In recent years it has been fashionable to mock at the Russians for commemorating the anniversaries of scientists of their nation whom they claim as the first inventors or discoverers in a number of fields. The names of the men in question being little known today in the West, the suggestion is sometimes made that the Russians are making false claims, inspired by some unhealthy spirit of national self-assertion. So firmly had this attitude become established that an article in the March issue of a publication so remote from Kremlin control as the United States Bulletin of the Atomic Scientists created quite a stir. The writer, whose aim was to disturb what he considered a dangerously smug state of mind concerning contemporary Soviet science, warned his readers that they were deceiving themselves if they did not appreciate that ‘Russian science has a 200-year-old tradition of high achievement’, beginning with Lomonosov’s enunciation of the principle of the conservation of energy in 1747, a century earlier than Meyer and Helmholtz. ‘It is true that Popov used electric waves for the transmission of messages before Marconi, and that Yablochkov’s incandescent lamps preceded those of Edison by several years.’

The late President of the USSR Academy of Sciences, the eminent physicist S.I. Vavilov, in the pamphlet The Progress of Soviet Science, prefaces his account of science since the October Revolution with a review of the achievements and traditions of pre-revolutionary Russian science which helps to explain to the Western reader how it has come about that his awareness of Russia’s scientific contributions is frequently inadequate.

After a promising start in the Kiev period, Russian science suffered a severe setback as a result of the Mongol invasion in the thirteenth century. In the field of science, as in so many others, Russia paid a heavy price for acting as Europe’s shield against barbarism. (The service has hardly yet been adequately acknowledged in the West, while Russia’s losses incurred in rendering it have been made a reproach to her.) Consequently, Russia lagged behind at first in the great forward movement of European science which began in the sixteenth century. When at last, with Lomonosov in the eighteenth century, the Russian people began to show what they could do, they revealed an amazing quantity and quality of talent.

In relation to science, however, as with everything else in the cultural sphere, there was not one Russia but two. On the one hand, many remarkable men, pioneers in many departments of research; but on the other, ‘official’ Russia, neglecting and despising them and striving to restrict their activities. All that the Tsarist government wanted from science was a mere mechanical reproduction of the minimum of technicians indispensable for military and administrative needs. Research was starved of funds and facilities. Official suspicion of genuine science culminated in the tragic disruption of Moscow University in 1910, when police interference led to the mass resignation of the professors.

Because this was the socio-political framework in which Russian science had to struggle before 1917, the homeland of Yablochkov and Ladygin was unable to produce a single incandescent electric bulb. The brilliant initiatives of Russian research workers could not be followed up in their own country; all too often, the foreigners who ‘borrowed’ their ideas – to the advantage of mankind – did so without acknowledgements to the pioneers.

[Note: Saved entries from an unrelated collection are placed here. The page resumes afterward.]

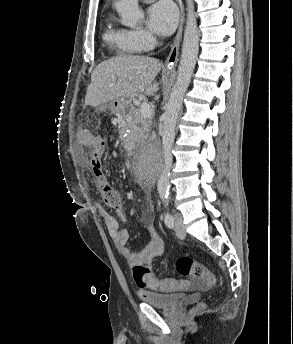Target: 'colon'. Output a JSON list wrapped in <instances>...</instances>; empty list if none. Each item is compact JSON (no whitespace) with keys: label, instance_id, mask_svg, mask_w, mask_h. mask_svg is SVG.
Returning <instances> with one entry per match:
<instances>
[{"label":"colon","instance_id":"5ec220e1","mask_svg":"<svg viewBox=\"0 0 293 344\" xmlns=\"http://www.w3.org/2000/svg\"><path fill=\"white\" fill-rule=\"evenodd\" d=\"M103 151L104 142L100 140L95 144L94 156H96L98 159V157L102 156ZM91 165L93 169H98L100 168L101 163L94 157ZM96 182L101 197L108 206L117 208L121 205L122 199L120 193L111 185L103 172L96 175ZM176 270L180 276L184 278H190L194 282L205 280L208 283H212L214 281V277L208 273L206 267L191 257H180L176 261ZM132 276L139 288H151L159 289L162 291H171L183 289L187 286V283L182 280H160L156 278L150 265H135L132 268Z\"/></svg>","mask_w":293,"mask_h":344}]
</instances>
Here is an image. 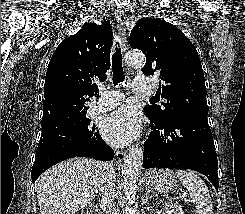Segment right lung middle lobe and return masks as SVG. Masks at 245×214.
Listing matches in <instances>:
<instances>
[{
    "instance_id": "dd1d6c3e",
    "label": "right lung middle lobe",
    "mask_w": 245,
    "mask_h": 214,
    "mask_svg": "<svg viewBox=\"0 0 245 214\" xmlns=\"http://www.w3.org/2000/svg\"><path fill=\"white\" fill-rule=\"evenodd\" d=\"M86 113L84 112L58 127L42 130L41 139H55L59 136L68 137L73 134L80 144L90 143L93 129L90 119L86 117Z\"/></svg>"
}]
</instances>
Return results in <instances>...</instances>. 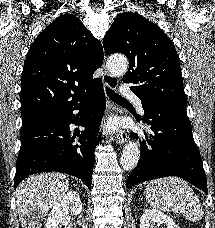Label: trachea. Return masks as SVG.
<instances>
[{"mask_svg":"<svg viewBox=\"0 0 215 228\" xmlns=\"http://www.w3.org/2000/svg\"><path fill=\"white\" fill-rule=\"evenodd\" d=\"M106 93L112 101L130 105V103L128 102V100H126V98L121 97L120 95H118V93H115L110 88H107Z\"/></svg>","mask_w":215,"mask_h":228,"instance_id":"obj_1","label":"trachea"}]
</instances>
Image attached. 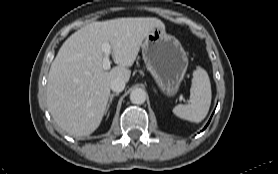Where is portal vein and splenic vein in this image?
Here are the masks:
<instances>
[{
	"label": "portal vein and splenic vein",
	"mask_w": 278,
	"mask_h": 174,
	"mask_svg": "<svg viewBox=\"0 0 278 174\" xmlns=\"http://www.w3.org/2000/svg\"><path fill=\"white\" fill-rule=\"evenodd\" d=\"M102 50L104 52V58H103V61H102V66H103V69L104 70H108L110 69V64H111V61H110V54H111V46L109 43H103L102 44ZM181 100H183V97L180 98Z\"/></svg>",
	"instance_id": "1"
}]
</instances>
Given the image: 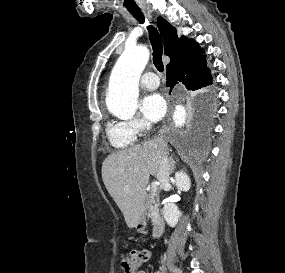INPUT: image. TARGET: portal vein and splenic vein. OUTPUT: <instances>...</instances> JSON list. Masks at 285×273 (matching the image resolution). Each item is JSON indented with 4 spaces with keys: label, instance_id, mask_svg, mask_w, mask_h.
<instances>
[{
    "label": "portal vein and splenic vein",
    "instance_id": "portal-vein-and-splenic-vein-1",
    "mask_svg": "<svg viewBox=\"0 0 285 273\" xmlns=\"http://www.w3.org/2000/svg\"><path fill=\"white\" fill-rule=\"evenodd\" d=\"M157 186H158V182H152L151 190L152 191H156L157 190Z\"/></svg>",
    "mask_w": 285,
    "mask_h": 273
}]
</instances>
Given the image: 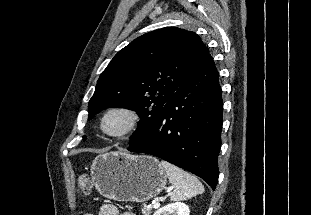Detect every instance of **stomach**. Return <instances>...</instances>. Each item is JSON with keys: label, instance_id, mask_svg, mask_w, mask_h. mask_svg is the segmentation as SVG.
<instances>
[{"label": "stomach", "instance_id": "1", "mask_svg": "<svg viewBox=\"0 0 311 215\" xmlns=\"http://www.w3.org/2000/svg\"><path fill=\"white\" fill-rule=\"evenodd\" d=\"M91 178L105 198L119 202H146L162 192L167 176L160 162L147 155L108 152L95 158Z\"/></svg>", "mask_w": 311, "mask_h": 215}]
</instances>
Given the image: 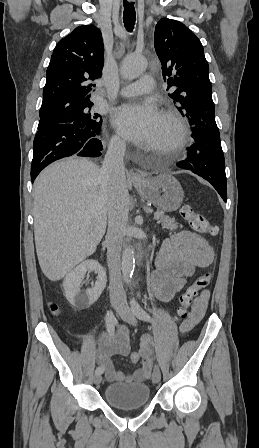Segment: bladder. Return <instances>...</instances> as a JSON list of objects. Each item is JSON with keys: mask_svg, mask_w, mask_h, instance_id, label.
Wrapping results in <instances>:
<instances>
[{"mask_svg": "<svg viewBox=\"0 0 259 448\" xmlns=\"http://www.w3.org/2000/svg\"><path fill=\"white\" fill-rule=\"evenodd\" d=\"M104 398L117 409H137L149 402L150 388L145 383H113L105 388Z\"/></svg>", "mask_w": 259, "mask_h": 448, "instance_id": "1", "label": "bladder"}]
</instances>
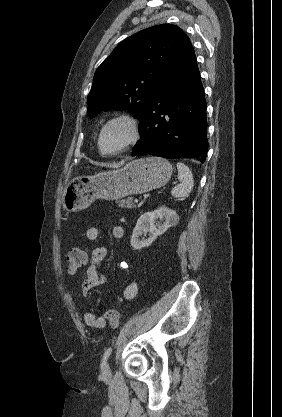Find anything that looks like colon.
I'll use <instances>...</instances> for the list:
<instances>
[{"instance_id":"5ec220e1","label":"colon","mask_w":282,"mask_h":417,"mask_svg":"<svg viewBox=\"0 0 282 417\" xmlns=\"http://www.w3.org/2000/svg\"><path fill=\"white\" fill-rule=\"evenodd\" d=\"M87 257L85 253L79 248L69 250L65 255L66 266L71 273H76L86 264ZM105 318L111 326H117L120 322V317L115 309H108L105 312Z\"/></svg>"}]
</instances>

Academician Vavilov describes the benefits to Russian science that resulted from the October Revolution, and traces the principal achievements of Soviet scientists. His account of the organisation of science and the role of science in the national economy is illuminating.

To Soviet scientists [he observes] the past decades have made the idea of planning a natural and accustomed concept, an essential attribute of their work. There is no possibility, of course, of planning out ‘unexpected’ scientific results and discoveries; but all true science must contain a very large proportion of well-founded anticipation and prevision ... The plan of scientific development in a socialist state must, of course, link up with the state economic plan. At the same time science must always work ahead, accumulating reserves for the future; only then will it fulfil its role of illuminating the path to be traversed in practice.